:: WORK REQUEST ::
Where in the entries below does "browser" appear? Copy every line that has it.

:: Page layout parsing data ::
-------------------------

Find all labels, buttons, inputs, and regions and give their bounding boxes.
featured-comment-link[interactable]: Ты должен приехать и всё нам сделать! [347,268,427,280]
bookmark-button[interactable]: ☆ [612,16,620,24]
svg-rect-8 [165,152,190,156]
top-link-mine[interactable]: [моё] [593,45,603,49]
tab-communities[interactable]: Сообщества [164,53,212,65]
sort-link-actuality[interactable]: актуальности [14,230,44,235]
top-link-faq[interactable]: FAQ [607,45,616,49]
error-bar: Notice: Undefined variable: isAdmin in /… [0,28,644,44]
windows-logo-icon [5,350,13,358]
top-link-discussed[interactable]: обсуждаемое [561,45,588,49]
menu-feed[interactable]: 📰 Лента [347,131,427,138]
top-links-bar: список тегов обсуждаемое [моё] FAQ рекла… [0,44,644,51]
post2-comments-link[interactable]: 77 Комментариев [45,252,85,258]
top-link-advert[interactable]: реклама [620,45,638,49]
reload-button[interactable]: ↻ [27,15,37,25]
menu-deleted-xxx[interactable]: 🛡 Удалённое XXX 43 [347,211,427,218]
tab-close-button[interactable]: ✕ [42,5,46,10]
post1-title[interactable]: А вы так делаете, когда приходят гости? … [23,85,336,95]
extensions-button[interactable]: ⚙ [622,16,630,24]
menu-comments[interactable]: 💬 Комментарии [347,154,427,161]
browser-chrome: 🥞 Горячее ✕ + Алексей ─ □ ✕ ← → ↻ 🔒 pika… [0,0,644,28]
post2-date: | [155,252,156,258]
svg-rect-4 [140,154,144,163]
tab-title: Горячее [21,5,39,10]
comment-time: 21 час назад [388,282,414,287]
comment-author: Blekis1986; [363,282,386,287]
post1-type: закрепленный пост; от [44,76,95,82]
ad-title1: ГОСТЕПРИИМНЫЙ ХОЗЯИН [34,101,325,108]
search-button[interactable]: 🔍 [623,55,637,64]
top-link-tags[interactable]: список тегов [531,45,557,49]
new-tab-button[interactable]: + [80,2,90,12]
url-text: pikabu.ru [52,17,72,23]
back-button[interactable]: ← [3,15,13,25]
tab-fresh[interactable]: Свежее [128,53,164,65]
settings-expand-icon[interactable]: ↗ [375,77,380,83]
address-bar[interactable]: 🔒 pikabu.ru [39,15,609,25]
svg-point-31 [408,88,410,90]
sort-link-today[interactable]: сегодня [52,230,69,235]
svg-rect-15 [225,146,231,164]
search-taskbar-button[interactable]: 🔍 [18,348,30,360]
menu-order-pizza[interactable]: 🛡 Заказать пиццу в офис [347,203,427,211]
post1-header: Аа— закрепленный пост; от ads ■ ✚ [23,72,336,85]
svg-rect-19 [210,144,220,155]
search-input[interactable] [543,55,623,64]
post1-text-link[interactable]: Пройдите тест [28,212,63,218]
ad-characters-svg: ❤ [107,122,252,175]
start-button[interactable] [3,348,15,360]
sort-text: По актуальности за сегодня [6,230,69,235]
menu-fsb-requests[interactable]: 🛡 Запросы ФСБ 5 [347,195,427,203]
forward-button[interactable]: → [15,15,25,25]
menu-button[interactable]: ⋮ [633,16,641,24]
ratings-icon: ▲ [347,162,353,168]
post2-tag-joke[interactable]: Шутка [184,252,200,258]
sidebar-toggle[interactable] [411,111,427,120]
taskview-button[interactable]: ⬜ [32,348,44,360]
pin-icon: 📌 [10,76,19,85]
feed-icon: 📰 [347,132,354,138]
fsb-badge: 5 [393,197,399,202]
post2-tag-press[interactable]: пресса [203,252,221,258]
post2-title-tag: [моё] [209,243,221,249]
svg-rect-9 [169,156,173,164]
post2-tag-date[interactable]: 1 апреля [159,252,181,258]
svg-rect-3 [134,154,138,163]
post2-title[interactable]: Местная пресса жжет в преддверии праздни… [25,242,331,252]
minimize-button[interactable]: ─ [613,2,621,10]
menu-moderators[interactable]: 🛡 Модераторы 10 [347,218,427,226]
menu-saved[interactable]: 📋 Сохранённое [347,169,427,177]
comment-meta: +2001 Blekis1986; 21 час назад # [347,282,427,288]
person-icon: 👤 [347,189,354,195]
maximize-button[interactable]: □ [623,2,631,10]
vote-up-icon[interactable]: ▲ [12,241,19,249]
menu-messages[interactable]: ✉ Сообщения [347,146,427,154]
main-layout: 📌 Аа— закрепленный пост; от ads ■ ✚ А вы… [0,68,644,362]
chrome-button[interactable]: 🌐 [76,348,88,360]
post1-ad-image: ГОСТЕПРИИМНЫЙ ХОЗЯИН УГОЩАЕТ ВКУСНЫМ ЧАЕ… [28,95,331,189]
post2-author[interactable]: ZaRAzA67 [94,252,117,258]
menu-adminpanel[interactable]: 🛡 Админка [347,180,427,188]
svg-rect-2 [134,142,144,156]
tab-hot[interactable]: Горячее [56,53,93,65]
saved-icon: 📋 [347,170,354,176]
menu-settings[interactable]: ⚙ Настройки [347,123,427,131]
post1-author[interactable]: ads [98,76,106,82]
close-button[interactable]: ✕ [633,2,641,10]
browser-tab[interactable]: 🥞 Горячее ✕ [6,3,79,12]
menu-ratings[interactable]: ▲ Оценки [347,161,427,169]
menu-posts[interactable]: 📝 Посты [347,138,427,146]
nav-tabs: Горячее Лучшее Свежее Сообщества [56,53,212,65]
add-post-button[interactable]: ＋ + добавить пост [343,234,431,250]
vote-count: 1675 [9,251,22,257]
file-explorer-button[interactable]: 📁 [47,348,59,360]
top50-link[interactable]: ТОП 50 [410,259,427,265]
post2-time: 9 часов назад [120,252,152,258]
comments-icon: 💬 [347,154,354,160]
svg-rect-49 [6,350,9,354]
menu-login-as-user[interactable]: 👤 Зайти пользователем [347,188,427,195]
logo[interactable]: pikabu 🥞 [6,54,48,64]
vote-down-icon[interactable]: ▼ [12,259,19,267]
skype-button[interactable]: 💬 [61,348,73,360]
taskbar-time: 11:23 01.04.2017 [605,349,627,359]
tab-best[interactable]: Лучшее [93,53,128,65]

-------------------------

:: ANSWER SPACE ::
browser-chrome: 🥞 Горячее ✕ + Алексей ─ □ ✕ ← → ↻ 🔒 pika… [0,0,644,28]
browser-tab[interactable]: 🥞 Горячее ✕ [6,3,79,12]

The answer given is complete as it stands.